Now, if you are given the whole $\sigma$-algebra $\mathscr F$ of such sets, for each single $A\in \mathscr F$ you have to make a choice how to pick up the value of $\mathsf P(A|\mathscr G)(\omega)$ from the collection we discussed above. Hence, in general it does not mean that for any fixed $\omega$ the function
$$
  \mathsf P(\cdot|\mathscr G)(\omega):\mathscr F\to [0,1]
$$
is a probability measure: e.g. we observed that nothing prevents it even of taking strictly negative values. The question is hence, whether there does exist a simultaneous choice of $\mathsf P(A|\mathscr G)(\omega)$ for all $A$ and $\omega$ which defines probability measures. This it alternatively called regular conditional probabilities, and under certain assumptions they do exist - see e.g. here.

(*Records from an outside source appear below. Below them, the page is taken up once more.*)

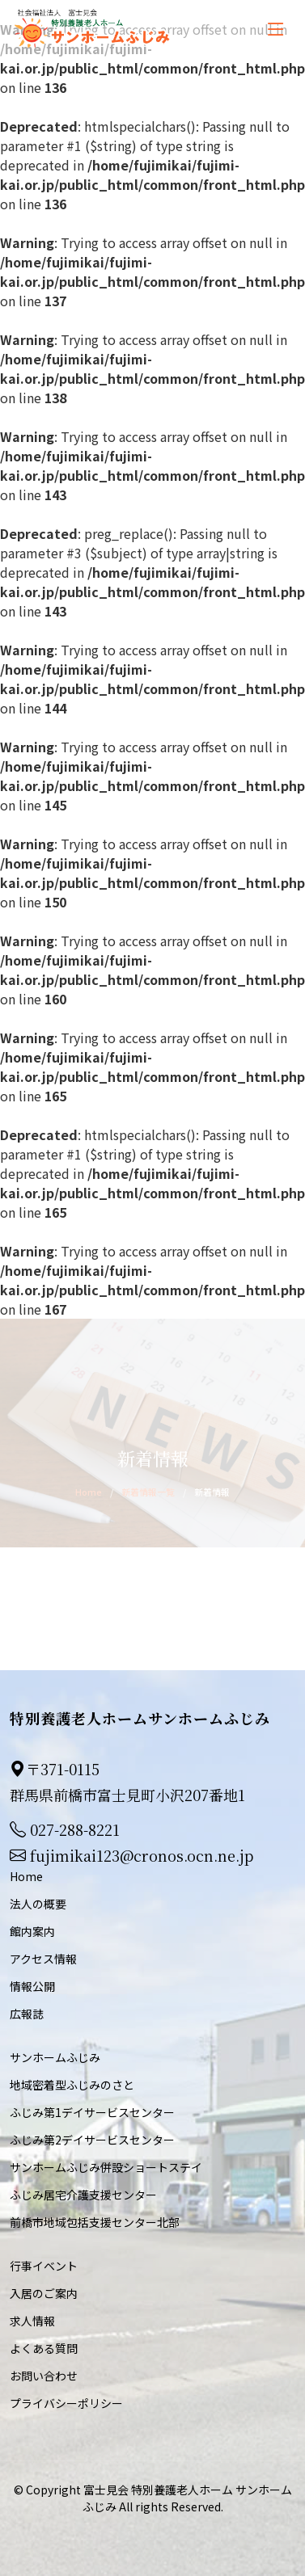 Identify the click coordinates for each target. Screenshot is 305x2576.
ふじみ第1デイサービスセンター (92, 2112)
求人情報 (32, 2320)
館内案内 (32, 1931)
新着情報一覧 (148, 1491)
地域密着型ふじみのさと (72, 2084)
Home (88, 1491)
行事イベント (44, 2265)
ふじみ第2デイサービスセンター (92, 2139)
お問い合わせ (44, 2375)
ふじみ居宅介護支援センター (83, 2194)
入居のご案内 (44, 2293)
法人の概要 (38, 1903)
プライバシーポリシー (66, 2403)
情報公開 (32, 1986)
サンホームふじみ (55, 2057)
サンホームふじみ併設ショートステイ (106, 2167)
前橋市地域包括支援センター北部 (95, 2222)
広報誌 (27, 2013)
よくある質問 (44, 2348)
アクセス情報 (43, 1958) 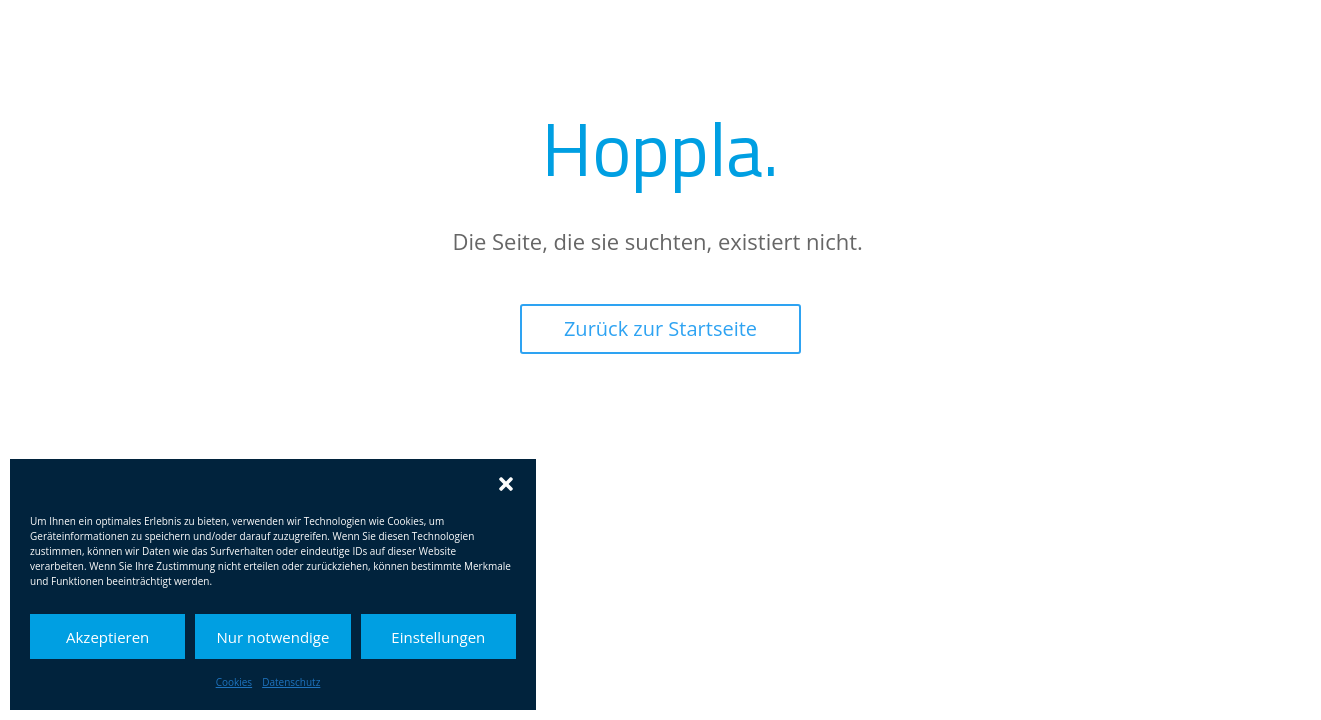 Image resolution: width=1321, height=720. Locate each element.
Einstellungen (438, 637)
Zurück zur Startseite (660, 328)
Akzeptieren (107, 637)
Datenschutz (291, 682)
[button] (506, 484)
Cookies (234, 682)
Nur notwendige (273, 637) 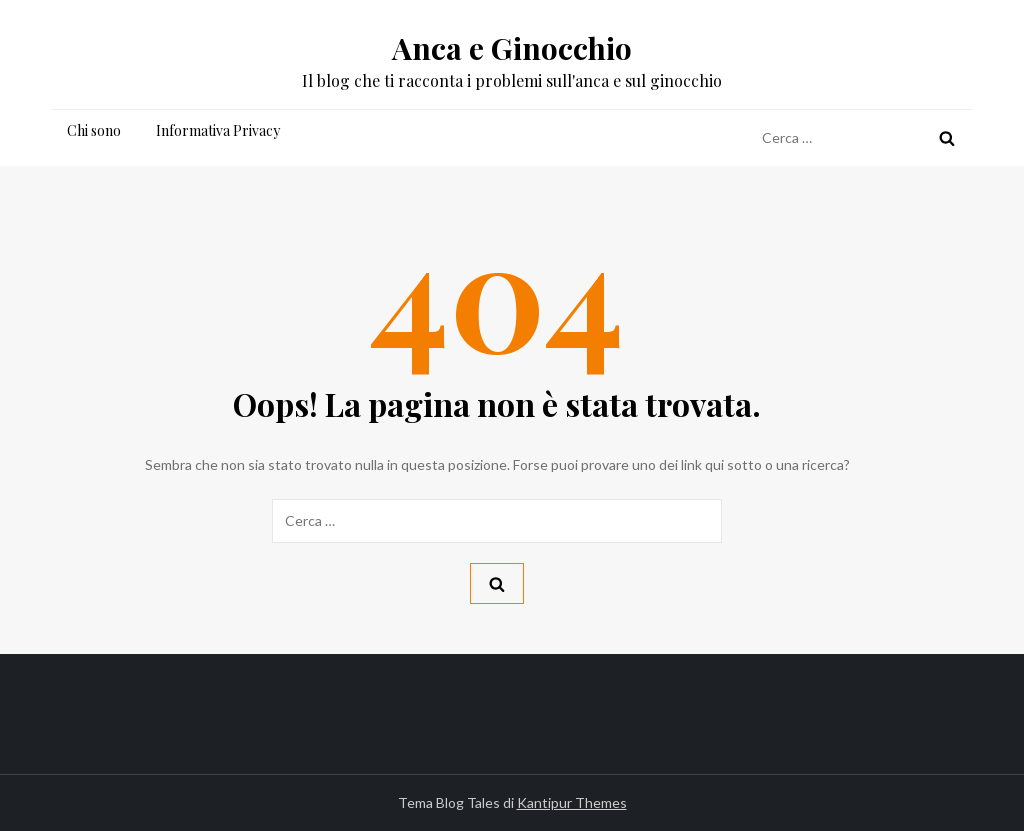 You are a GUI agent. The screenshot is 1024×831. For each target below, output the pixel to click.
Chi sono (94, 130)
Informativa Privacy (218, 130)
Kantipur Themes (572, 802)
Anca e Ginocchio (512, 48) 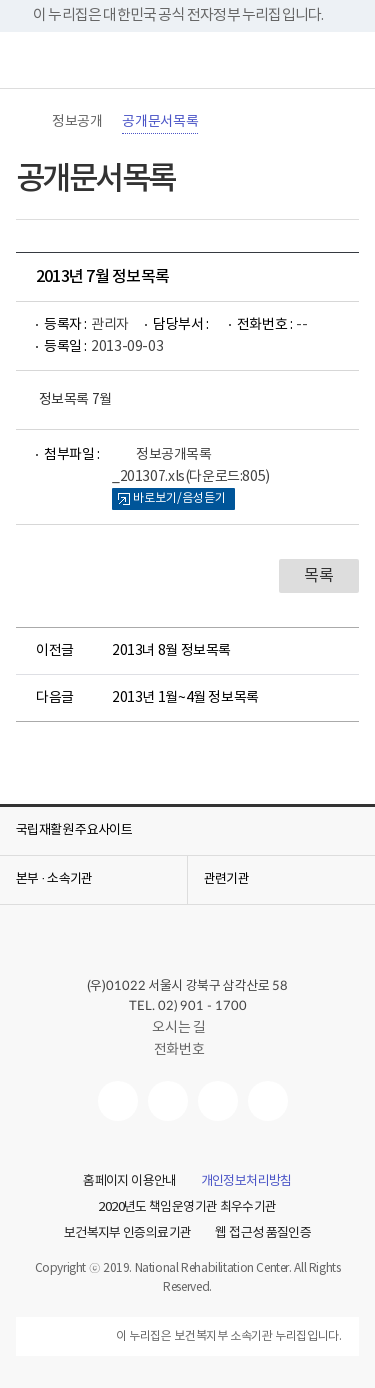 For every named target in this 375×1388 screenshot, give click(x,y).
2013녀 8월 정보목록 (171, 651)
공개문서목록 (160, 122)
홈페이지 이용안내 (129, 1182)
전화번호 (179, 1050)
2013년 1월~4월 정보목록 (185, 698)
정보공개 (77, 122)
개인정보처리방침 (246, 1182)
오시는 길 (187, 1028)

A: Consider for example the summability identity $S(\mathbf a)$ for a given sequence $\mathbf a=(A_n)_n$ of disjoint events, namely the fact that
$$
\sum_nP(A_n\mid\mathcal G)=P\left(\bigcup_nA_n\mid\mathcal G\right).
$$
Then each $S(\mathbf a)$ holds except on a negligible event $N(\mathbf a)$ hence all these identities hold simultaneously on the complement of
$$
\mathcal N=\bigcup_\mathbf aN(\mathbf a).
$$
If there are uncountably many different sequences $\mathbf a$, the set $\mathcal N$ may not be negligible but, for $P(\ \mid\mathcal G)(\omega)$ to be a probability measure for some $\omega$ in $\Omega$, one needs $\omega$ to be in $\Omega\setminus N(\mathbf a)$ for every $\mathbf a$, that is, to be in $\Omega\setminus\mathcal N$.